The loud speaker is connected to an amplifier which gives out alternating current. This flows backwards, forwards, backwards… and so on, causing a force on the coil which is also backwards, forwards, backwards…. As a result, the cone vibrates and gives out sound waves. The nature of sound produced depends on the frequency and amplitude of the alternating current flowing through the coil.

21. Tape recorder
A sound wave sent into a microphone is transformed into an electric current (alternative current), amplified, and allowed to pass through a wire coiled around a doughnut-shaped piece of iron, which functions as the recording head. The iron ring and the wire constitute an electromagnet, in which the lines of the magnetic field are contained completely inside the iron except at the point where a slot is cut in the ring. Here the magnetic field fringes out of the iron and magnetizes the small pieces of iron oxide embedded in the tape. As the tape moves past the slot, it becomes magnetized in a pattern that reproduces both the frequency and the intensity of the sound signal entering the microphone.

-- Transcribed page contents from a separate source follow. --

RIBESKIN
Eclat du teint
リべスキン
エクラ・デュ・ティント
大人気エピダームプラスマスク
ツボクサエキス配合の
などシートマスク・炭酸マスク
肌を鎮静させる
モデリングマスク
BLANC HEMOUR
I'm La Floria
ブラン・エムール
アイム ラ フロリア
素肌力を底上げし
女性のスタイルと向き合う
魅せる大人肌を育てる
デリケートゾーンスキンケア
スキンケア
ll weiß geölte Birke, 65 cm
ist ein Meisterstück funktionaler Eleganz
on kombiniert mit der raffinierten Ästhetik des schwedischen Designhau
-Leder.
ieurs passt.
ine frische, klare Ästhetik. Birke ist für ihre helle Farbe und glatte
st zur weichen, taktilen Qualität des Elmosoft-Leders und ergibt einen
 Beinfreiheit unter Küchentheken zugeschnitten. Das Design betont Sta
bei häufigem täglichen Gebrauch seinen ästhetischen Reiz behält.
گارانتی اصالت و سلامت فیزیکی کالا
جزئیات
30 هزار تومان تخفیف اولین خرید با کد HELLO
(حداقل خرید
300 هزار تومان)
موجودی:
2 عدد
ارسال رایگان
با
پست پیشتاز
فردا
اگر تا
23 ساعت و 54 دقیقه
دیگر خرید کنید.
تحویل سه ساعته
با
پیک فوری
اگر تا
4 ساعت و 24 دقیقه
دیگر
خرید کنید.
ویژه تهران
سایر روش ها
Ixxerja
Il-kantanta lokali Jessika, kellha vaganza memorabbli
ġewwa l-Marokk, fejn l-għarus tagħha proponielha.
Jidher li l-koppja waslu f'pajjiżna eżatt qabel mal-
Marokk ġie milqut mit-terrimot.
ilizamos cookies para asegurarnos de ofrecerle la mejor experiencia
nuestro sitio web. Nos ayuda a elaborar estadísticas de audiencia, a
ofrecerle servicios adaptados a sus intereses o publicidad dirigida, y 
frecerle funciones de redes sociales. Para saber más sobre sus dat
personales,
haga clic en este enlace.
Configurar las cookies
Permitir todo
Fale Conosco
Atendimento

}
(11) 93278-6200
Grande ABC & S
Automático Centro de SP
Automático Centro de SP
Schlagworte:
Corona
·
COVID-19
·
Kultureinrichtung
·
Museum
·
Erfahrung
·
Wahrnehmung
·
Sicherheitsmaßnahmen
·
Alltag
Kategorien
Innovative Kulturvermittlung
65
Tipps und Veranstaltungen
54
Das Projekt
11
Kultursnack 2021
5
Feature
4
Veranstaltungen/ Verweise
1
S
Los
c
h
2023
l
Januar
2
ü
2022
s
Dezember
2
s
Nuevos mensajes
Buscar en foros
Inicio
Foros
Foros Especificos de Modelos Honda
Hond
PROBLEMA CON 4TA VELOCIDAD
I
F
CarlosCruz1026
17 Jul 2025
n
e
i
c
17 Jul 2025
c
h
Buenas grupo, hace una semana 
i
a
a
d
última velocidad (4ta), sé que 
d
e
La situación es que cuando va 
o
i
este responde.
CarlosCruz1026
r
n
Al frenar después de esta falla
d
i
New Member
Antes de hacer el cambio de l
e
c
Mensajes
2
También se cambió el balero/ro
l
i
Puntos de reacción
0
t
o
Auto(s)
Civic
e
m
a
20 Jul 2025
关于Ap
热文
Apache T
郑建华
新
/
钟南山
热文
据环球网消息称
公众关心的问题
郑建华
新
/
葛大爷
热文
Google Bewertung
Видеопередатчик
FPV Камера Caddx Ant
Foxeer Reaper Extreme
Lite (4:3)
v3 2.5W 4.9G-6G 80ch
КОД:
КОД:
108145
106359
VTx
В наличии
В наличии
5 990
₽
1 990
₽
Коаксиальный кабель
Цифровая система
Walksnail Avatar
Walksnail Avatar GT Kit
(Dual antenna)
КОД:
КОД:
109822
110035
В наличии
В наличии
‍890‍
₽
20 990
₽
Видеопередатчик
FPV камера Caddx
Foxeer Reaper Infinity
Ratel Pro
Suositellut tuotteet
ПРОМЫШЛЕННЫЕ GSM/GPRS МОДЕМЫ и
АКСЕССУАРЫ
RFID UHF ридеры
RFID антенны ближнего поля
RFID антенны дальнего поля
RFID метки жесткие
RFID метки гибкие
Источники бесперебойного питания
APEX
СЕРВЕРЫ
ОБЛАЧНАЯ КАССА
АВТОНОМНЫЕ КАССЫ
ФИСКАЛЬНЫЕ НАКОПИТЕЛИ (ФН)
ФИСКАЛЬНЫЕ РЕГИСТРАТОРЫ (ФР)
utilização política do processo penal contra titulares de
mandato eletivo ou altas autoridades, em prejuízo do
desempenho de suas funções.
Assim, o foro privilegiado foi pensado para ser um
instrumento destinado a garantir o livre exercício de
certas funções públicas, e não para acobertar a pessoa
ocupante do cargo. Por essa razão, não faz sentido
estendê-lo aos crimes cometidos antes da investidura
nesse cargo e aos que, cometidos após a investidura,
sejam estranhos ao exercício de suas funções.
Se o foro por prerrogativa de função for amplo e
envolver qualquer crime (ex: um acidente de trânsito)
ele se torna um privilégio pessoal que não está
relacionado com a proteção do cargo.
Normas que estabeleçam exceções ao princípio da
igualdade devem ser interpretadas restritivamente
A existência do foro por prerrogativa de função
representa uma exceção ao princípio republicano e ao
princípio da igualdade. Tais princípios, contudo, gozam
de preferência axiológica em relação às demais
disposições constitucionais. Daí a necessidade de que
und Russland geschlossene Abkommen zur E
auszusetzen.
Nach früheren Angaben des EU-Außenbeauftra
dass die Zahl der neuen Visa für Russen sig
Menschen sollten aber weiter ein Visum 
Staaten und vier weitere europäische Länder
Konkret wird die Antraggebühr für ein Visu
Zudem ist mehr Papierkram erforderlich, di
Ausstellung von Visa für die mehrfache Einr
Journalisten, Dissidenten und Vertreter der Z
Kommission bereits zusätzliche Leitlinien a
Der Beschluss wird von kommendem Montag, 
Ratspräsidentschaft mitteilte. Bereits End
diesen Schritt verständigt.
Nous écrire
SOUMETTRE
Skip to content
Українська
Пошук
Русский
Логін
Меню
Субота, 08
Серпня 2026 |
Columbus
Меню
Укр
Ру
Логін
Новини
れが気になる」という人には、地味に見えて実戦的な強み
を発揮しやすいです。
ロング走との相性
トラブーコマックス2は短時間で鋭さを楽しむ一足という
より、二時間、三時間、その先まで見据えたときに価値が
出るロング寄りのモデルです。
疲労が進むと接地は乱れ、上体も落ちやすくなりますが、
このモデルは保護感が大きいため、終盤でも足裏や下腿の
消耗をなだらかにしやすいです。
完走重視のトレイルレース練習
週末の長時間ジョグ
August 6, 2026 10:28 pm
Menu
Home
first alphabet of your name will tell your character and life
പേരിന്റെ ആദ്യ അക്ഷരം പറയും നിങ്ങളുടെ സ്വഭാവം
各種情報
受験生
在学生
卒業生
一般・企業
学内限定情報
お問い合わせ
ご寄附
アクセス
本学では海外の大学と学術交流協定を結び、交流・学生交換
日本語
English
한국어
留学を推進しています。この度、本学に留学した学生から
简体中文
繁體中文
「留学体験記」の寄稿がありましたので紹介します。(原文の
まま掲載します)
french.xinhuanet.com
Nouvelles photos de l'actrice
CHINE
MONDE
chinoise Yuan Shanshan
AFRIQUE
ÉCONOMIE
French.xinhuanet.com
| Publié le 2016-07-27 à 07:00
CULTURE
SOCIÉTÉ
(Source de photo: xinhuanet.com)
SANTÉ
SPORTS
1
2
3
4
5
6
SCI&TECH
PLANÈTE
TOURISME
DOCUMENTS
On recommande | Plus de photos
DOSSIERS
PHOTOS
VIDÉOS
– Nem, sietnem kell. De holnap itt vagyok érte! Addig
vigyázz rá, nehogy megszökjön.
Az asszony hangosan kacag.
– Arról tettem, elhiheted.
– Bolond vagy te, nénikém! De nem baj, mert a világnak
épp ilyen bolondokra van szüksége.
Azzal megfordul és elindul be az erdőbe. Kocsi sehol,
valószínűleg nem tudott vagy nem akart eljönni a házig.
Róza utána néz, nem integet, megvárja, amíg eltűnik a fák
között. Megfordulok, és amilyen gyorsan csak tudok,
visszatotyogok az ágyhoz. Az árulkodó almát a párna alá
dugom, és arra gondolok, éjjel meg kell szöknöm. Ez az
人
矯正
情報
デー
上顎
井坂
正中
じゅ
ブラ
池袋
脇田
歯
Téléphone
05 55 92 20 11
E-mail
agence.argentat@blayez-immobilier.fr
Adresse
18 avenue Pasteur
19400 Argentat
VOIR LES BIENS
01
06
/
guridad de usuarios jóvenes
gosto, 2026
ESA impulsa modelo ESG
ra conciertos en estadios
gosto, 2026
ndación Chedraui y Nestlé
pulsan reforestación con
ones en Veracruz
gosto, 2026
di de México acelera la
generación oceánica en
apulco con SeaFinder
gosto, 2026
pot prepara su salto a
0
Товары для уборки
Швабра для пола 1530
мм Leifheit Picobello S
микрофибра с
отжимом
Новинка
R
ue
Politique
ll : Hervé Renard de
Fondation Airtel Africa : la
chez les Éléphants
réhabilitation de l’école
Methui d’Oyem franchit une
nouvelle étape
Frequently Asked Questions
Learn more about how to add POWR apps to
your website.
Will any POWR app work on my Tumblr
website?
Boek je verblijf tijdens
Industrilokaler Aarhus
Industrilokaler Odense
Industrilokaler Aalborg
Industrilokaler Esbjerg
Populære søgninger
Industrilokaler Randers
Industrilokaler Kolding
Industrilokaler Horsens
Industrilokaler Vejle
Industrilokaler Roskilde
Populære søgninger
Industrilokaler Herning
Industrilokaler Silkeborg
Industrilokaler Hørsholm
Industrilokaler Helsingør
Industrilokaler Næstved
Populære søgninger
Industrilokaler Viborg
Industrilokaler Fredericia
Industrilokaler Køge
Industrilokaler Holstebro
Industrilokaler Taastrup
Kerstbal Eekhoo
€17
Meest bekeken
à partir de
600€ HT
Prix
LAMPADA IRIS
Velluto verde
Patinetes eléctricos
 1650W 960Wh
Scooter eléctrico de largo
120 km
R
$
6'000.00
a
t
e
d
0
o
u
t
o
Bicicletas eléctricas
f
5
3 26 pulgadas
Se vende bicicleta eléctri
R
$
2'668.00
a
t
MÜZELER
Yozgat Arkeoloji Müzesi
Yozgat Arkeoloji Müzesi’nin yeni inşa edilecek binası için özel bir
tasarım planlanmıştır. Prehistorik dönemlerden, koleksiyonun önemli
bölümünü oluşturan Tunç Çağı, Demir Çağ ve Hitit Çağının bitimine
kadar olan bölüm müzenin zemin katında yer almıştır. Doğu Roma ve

22. Magnetic screening or magnetic shielding
Magnetic screening is protecting delicate instruments from stray magnetic fields by placing delicate instrument inside the soft iron box. Since the soft iron is a magnetic material, so stray magnetic field lines can go through the soft iron as shown below. But the field lines cannot reach into delicate instrument it will protect the layer of soft iron around it.